September 8, 2009
Swedish Prime Minister Frederik Reinfeldt has finally admitted what no other EU leader dare say ahead of the second Irish referendum on the Lisbon Treaty.
He has drawn attention to the fact that, contrary to what Irish politicians are saying, the current, Nice Treaty rules represent a far better and far safer deal for Ireland in terms of its representation in the European Commission.
As we’ve argued many times before, the Nice Treaty arrangements do indeed call for the size of the Commission to be reduced. But only by one member. This means that if we were to stick to the current rules, Ireland would be without an EU Commissioner for 5 out of every 135 years (there are 27 member states, and each one would take it in turns to forego their commissioner for a five-year period at a time).
The Lisbon Treaty, however, still clearly states (go and check it out if you don’t believe us), that the number of EU Commissioners must be no more than two thirds of the number of member states. Under these arrangements, Ireland will be without a Commissioner for 5 out of every 15 years.
In an effort to appease Irish people long enough to get them to say ‘yes’ to the Treaty, EU leaders made a political (not legal) agreement in June that, in return for ratifying the Treaty and giving the EU swathes of new powers, every member state would be able to keep its Commissioner.

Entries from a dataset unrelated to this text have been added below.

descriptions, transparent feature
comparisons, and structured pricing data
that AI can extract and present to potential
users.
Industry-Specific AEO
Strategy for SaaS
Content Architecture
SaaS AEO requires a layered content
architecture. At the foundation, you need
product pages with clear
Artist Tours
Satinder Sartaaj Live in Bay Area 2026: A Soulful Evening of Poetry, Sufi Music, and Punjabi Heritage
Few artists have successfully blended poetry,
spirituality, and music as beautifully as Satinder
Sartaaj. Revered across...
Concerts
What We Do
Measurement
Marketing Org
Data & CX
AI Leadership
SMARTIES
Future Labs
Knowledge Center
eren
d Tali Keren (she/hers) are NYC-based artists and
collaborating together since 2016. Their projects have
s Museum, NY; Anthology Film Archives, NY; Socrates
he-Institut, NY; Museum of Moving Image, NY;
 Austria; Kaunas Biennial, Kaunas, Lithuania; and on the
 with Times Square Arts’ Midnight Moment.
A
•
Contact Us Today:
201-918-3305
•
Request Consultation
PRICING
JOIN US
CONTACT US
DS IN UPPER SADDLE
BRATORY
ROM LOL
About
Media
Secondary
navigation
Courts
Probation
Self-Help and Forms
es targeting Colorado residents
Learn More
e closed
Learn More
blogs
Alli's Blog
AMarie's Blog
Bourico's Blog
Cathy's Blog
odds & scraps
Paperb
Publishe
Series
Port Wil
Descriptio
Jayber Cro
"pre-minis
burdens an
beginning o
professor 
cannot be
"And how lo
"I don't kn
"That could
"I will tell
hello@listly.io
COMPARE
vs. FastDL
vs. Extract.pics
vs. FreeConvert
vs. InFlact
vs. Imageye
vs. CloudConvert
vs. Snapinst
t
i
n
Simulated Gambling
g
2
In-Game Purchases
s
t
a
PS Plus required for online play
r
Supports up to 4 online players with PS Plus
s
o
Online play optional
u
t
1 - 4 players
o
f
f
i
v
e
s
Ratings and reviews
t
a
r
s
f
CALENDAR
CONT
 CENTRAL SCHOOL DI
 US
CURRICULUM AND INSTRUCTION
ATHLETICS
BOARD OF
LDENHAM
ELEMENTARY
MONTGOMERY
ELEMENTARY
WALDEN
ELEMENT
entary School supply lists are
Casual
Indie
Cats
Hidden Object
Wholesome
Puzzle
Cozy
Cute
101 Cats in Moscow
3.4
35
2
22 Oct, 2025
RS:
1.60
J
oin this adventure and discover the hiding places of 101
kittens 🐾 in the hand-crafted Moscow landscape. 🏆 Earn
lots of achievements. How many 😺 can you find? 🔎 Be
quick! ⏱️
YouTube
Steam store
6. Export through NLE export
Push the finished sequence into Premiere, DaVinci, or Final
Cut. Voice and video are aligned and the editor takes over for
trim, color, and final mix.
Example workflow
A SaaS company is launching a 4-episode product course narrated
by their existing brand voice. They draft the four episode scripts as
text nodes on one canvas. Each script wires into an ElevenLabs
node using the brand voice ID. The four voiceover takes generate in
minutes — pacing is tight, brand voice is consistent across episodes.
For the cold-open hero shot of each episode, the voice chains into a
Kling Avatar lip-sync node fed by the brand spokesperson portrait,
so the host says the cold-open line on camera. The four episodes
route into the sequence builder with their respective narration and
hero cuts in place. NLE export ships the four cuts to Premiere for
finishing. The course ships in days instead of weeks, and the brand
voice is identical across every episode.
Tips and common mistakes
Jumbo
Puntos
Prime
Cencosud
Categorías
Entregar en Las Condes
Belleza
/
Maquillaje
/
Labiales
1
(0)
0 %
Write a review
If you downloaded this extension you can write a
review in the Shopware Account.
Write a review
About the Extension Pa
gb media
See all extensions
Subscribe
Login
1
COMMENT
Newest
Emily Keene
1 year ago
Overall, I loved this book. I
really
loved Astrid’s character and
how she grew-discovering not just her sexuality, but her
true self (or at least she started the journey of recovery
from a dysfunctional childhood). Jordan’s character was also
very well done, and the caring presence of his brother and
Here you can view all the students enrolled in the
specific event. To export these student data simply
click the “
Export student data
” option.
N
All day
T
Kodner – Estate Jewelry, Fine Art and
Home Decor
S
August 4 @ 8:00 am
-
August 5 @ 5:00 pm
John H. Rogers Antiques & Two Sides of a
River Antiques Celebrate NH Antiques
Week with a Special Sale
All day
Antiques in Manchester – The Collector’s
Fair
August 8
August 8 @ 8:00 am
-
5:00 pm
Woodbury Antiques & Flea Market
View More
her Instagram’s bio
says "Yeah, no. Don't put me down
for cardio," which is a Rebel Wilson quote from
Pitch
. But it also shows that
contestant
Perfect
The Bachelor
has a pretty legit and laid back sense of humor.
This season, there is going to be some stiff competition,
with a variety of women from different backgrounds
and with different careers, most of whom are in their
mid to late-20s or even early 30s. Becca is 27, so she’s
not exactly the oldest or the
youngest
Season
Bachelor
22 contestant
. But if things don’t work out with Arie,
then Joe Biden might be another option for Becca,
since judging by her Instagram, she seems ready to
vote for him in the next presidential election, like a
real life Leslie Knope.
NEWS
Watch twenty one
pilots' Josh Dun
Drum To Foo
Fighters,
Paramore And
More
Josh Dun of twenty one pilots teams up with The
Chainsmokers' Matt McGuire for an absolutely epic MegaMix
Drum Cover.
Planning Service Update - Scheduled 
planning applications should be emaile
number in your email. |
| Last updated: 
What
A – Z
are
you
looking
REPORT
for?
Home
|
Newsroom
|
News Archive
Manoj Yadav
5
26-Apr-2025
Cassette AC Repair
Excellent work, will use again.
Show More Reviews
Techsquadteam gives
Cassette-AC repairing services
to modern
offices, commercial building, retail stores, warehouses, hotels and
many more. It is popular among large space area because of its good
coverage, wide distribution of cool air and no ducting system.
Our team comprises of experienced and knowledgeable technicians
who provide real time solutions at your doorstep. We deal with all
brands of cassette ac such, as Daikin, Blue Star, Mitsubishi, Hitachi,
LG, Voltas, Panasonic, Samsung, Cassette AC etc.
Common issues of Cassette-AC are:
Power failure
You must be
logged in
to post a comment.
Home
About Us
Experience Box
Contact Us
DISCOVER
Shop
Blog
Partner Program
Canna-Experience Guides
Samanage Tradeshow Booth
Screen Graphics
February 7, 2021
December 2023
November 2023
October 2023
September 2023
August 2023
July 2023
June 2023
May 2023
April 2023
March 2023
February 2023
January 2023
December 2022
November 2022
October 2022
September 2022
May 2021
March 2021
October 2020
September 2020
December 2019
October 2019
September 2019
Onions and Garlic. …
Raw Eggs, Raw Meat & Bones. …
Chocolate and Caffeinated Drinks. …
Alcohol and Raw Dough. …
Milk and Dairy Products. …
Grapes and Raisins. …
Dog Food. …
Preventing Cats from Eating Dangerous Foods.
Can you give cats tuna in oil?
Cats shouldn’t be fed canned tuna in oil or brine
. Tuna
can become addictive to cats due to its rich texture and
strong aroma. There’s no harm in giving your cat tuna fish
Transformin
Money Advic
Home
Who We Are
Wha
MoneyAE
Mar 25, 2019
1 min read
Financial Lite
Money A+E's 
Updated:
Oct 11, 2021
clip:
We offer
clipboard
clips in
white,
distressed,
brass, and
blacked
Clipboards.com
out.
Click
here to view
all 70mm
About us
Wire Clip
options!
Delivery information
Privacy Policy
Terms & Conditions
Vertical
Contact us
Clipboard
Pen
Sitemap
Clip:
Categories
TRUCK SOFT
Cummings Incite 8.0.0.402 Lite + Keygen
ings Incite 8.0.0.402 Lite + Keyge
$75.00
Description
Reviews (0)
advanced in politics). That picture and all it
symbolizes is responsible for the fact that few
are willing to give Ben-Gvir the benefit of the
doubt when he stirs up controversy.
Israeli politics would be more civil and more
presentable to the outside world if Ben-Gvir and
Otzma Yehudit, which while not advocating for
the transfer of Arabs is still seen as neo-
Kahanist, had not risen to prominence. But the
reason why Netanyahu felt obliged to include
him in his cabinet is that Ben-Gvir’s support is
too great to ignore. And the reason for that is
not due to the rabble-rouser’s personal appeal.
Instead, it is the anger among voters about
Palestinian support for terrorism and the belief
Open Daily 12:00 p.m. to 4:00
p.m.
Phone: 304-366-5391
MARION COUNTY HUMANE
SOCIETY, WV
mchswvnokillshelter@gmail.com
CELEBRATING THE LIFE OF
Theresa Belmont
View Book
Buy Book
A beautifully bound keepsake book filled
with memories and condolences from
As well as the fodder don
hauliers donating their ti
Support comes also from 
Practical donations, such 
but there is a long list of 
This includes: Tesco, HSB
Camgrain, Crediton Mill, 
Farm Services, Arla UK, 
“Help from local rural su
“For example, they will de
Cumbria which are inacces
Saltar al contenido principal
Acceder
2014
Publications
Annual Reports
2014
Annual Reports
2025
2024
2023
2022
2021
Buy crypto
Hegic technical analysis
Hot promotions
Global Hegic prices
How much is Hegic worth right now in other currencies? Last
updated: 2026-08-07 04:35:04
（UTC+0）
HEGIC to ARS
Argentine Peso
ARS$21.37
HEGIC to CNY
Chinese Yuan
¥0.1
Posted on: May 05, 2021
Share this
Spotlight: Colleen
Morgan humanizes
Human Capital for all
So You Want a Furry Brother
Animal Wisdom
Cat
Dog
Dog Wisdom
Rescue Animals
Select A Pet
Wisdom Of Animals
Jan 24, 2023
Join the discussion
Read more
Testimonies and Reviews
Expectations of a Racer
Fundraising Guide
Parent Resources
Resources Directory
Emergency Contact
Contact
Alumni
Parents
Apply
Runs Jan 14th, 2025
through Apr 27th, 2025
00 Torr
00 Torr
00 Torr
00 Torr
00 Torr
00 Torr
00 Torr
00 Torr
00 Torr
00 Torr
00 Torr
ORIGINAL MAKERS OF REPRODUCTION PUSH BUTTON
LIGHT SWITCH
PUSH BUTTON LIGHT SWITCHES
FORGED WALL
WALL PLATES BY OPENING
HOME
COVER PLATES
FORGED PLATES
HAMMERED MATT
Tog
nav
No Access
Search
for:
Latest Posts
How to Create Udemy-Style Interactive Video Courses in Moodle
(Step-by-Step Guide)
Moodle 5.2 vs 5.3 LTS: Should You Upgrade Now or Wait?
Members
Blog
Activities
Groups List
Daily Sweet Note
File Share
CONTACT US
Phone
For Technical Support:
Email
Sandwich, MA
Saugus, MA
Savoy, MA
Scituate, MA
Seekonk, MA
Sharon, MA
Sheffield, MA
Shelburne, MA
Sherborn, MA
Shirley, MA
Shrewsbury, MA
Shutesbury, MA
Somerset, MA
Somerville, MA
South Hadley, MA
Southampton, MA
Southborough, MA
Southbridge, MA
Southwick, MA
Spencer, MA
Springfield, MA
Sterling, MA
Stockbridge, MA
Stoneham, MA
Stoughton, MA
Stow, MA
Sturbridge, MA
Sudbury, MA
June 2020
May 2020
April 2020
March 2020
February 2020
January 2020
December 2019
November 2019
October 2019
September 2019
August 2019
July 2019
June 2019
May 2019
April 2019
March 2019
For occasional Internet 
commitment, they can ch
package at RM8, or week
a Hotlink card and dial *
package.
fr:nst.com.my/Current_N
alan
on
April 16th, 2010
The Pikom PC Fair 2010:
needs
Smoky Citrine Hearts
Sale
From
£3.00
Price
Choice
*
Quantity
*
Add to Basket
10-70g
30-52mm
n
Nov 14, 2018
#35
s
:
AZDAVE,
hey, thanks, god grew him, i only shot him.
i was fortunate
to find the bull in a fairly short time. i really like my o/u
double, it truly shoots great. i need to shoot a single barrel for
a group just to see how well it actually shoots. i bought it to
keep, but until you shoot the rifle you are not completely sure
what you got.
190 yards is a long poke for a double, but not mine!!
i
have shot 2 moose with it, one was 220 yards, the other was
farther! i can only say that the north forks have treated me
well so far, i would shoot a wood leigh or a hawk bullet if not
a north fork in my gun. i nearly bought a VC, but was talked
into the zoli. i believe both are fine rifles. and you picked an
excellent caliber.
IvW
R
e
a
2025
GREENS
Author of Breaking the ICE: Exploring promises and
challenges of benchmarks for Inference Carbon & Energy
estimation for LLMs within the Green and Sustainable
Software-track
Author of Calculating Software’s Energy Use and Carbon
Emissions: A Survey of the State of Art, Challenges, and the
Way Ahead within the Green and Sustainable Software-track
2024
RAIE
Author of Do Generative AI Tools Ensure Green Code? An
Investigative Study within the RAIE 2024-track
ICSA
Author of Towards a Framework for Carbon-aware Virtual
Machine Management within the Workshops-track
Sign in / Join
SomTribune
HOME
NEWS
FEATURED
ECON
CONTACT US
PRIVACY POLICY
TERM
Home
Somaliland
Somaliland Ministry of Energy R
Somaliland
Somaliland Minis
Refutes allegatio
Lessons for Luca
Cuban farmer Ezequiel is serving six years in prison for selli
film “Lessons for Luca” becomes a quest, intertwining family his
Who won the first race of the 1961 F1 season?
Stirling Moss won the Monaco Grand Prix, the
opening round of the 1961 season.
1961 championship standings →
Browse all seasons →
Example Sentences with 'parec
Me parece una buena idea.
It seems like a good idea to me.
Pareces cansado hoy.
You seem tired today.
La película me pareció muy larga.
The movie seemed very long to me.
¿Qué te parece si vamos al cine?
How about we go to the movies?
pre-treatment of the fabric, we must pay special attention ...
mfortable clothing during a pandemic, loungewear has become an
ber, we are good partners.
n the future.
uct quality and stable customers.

Here’s the thing. In the event that future EU leaders (they are bound to be different to the ones who made the promise in June) decide to stick to the promise made by their predecessors, and vote to allow the Commission to remain at 27 members (of which there is no guarantee), nobody knows how long that arrangement will last. As we said, the text of the Treaty remains unchanged, and the default Lisbon position, under which EU leaders will by then be operating, remains that Ireland will be without a commissioner for 5 out of every 15 years. There is absolutely nothing to stop them reverting to that default position at any time in the future.
As admitted by the Swedish Prime Minister.
Under the headline “Keeping our commissioner without Lisbon”, the Irish Times’ Europe correspondent Jamie Smyth writes on his State of the Union blog, that following an interview with Fredrik Reinfeldt, “a no vote would be respected and the Nice Treaty would prevail. Contrary to some of the exaggerated claims of yes campaigners the sky wouldn’t fall on Ireland’s head.”
Smyth also reports that Reinfeldt said a “26 plus one” plan is favoured by diplomats and the probable solution, with 26 member states keeping a Commissioner, and the last state taking the ‘High Representative’ role currently played by Javier Solana.
Crucially, he quotes Reinfeldt saying: “We might in the future get back to this discussion. What if we keep on enlarging?”